*** RECORDS FOR THE EXERCISE ***

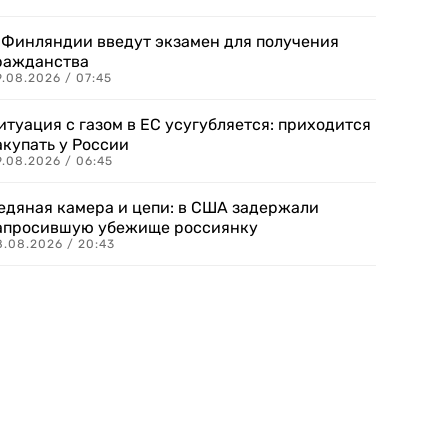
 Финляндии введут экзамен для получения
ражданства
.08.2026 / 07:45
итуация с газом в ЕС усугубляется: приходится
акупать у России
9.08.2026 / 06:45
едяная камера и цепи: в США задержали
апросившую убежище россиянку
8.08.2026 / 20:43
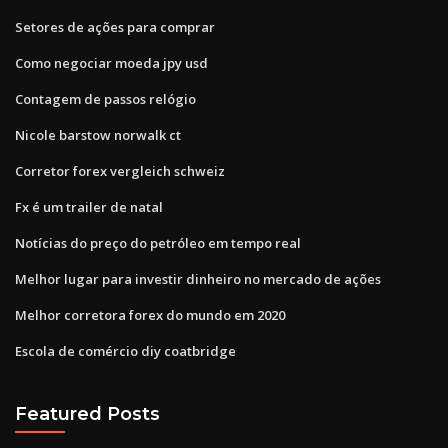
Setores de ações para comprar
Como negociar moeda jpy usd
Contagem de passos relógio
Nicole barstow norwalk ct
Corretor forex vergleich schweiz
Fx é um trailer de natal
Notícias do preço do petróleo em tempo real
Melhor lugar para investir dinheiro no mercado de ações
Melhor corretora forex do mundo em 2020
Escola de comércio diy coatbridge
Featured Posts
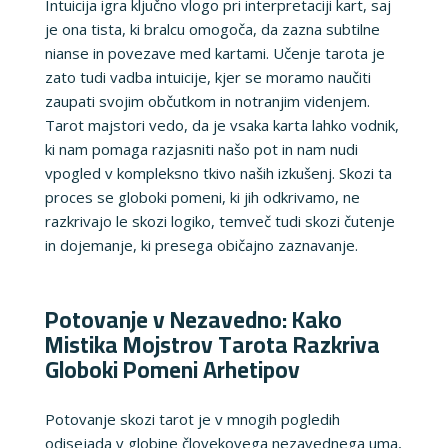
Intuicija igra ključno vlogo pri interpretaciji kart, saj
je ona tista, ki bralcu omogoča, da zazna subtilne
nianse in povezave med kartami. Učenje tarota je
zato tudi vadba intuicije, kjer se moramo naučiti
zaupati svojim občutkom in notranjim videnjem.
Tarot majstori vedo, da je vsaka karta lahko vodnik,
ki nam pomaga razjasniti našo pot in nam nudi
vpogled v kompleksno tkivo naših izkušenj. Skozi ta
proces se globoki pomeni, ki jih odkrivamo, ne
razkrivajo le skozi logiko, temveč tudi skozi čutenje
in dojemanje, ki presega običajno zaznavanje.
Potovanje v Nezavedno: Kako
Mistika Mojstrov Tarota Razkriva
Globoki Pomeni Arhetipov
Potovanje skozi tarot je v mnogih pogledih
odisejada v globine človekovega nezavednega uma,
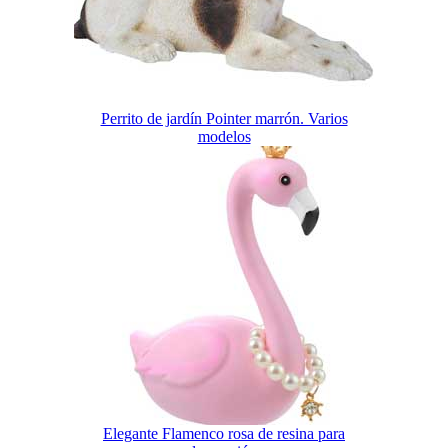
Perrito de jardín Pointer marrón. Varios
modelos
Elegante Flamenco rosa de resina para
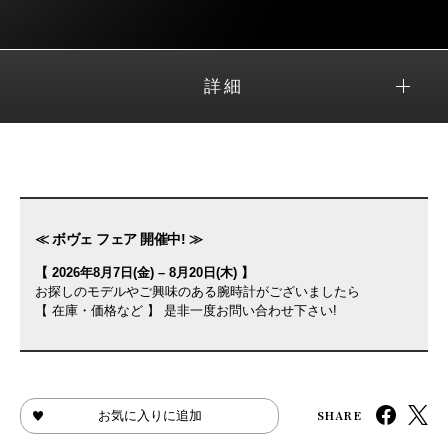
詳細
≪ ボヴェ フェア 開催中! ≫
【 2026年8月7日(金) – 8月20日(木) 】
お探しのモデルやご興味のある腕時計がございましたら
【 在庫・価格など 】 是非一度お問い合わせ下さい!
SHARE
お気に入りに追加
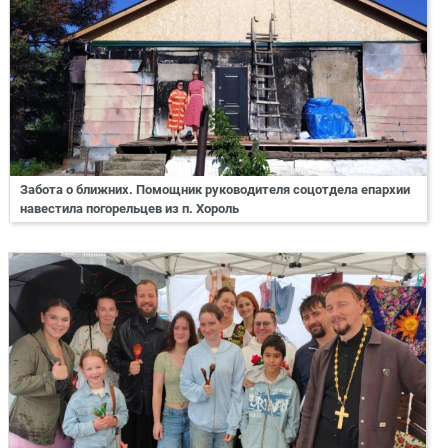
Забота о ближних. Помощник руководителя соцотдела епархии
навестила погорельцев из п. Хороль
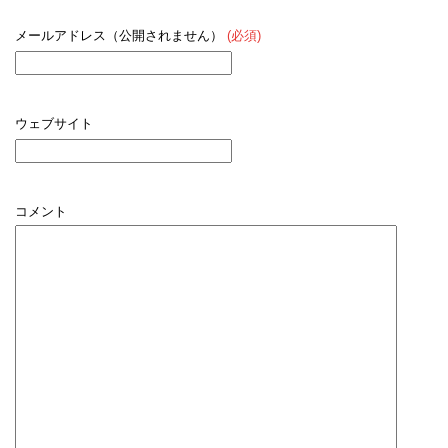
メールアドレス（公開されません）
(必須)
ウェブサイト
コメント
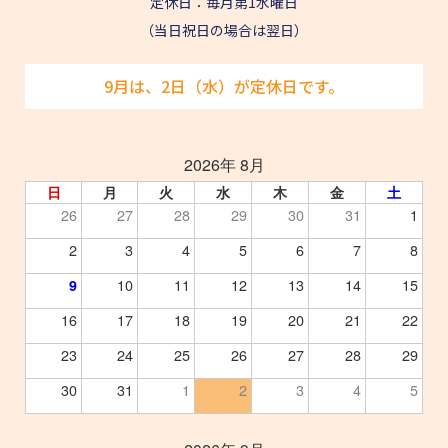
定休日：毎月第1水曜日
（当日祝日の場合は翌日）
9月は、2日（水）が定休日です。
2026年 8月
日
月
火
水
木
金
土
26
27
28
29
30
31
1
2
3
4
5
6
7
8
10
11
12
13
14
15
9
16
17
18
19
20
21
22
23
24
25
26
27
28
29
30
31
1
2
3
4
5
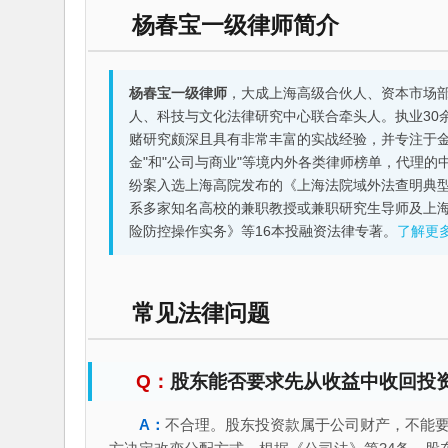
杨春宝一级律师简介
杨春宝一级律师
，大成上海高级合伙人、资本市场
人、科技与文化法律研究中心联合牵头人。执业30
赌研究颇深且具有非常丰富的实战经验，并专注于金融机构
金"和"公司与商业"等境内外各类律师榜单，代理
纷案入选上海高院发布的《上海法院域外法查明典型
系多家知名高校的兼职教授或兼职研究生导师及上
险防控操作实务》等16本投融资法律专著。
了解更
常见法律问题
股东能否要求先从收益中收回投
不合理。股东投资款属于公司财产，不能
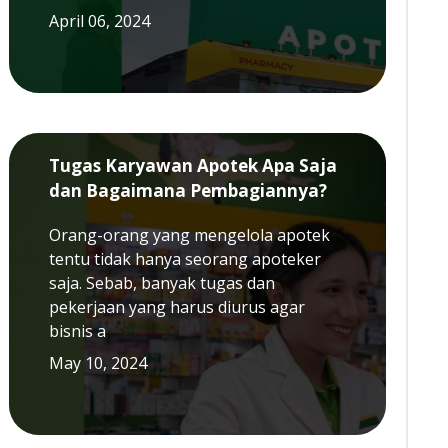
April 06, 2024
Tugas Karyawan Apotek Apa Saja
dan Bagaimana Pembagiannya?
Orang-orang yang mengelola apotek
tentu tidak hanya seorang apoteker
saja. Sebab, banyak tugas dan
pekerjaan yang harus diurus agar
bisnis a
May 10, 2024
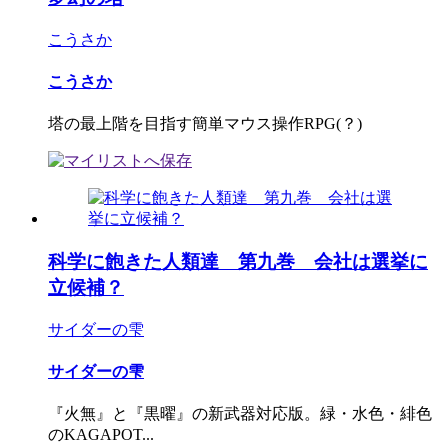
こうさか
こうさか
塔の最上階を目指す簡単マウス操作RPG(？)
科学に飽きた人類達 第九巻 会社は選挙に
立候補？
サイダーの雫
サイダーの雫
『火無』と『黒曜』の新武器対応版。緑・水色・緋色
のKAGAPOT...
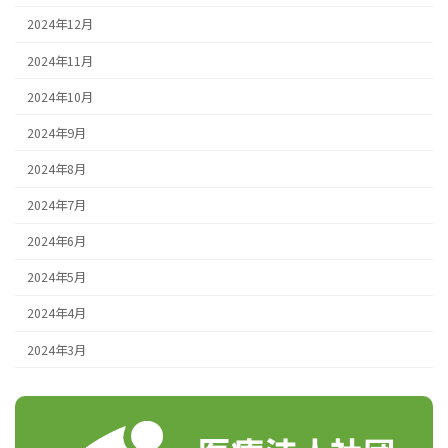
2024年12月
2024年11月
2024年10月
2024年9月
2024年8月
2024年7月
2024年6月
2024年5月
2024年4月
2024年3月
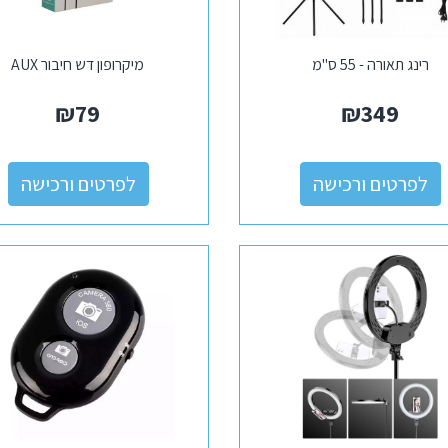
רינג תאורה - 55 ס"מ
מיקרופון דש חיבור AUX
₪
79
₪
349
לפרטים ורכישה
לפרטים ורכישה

*** End of RECORDS FOR THE EXERCISE ***
*** RECORDS FOR THE EXERCISE ***

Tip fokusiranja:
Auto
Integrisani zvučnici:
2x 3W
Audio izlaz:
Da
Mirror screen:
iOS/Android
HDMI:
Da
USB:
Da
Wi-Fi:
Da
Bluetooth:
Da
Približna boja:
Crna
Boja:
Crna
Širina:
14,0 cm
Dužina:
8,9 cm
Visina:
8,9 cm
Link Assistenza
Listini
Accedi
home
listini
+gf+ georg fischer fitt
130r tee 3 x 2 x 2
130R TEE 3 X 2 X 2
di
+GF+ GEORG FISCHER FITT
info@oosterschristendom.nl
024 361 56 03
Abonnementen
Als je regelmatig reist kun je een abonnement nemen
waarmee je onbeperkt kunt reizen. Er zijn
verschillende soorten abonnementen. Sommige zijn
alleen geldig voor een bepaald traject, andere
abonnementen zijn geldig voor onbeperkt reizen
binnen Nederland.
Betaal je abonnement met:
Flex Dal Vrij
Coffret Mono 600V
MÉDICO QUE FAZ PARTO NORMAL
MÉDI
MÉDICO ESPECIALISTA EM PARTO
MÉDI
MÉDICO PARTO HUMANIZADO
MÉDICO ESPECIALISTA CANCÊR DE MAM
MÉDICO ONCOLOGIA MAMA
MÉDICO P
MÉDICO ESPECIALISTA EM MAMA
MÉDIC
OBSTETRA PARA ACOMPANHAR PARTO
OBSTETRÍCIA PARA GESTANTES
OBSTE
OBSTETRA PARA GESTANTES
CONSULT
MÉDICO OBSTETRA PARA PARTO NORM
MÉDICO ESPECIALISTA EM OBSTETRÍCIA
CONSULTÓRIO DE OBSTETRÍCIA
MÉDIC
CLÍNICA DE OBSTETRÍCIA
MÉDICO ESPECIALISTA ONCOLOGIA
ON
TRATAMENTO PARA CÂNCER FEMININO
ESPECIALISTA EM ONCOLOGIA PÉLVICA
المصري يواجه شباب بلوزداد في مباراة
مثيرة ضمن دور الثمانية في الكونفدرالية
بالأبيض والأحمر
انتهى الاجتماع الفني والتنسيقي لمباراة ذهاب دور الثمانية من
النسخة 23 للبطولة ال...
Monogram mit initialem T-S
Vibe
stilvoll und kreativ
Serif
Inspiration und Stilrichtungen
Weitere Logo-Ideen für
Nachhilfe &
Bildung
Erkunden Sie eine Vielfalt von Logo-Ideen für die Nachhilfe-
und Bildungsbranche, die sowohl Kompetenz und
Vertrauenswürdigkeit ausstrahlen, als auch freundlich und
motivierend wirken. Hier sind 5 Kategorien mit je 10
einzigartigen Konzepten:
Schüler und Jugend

*** End of RECORDS FOR THE EXERCISE ***

*TASK PROMPT*
From the data above, reproduce word for word the lines running from the line with "und Bildungsbranche, die sowohl Kompetenz und" to the line with "Schüler und Jugend", ends included.

*RESULT OF THIS EXERCISE*
und Bildungsbranche, die sowohl Kompetenz und
Vertrauenswürdigkeit ausstrahlen, als auch freundlich und
motivierend wirken. Hier sind 5 Kategorien mit je 10
einzigartigen Konzepten:
Schüler und Jugend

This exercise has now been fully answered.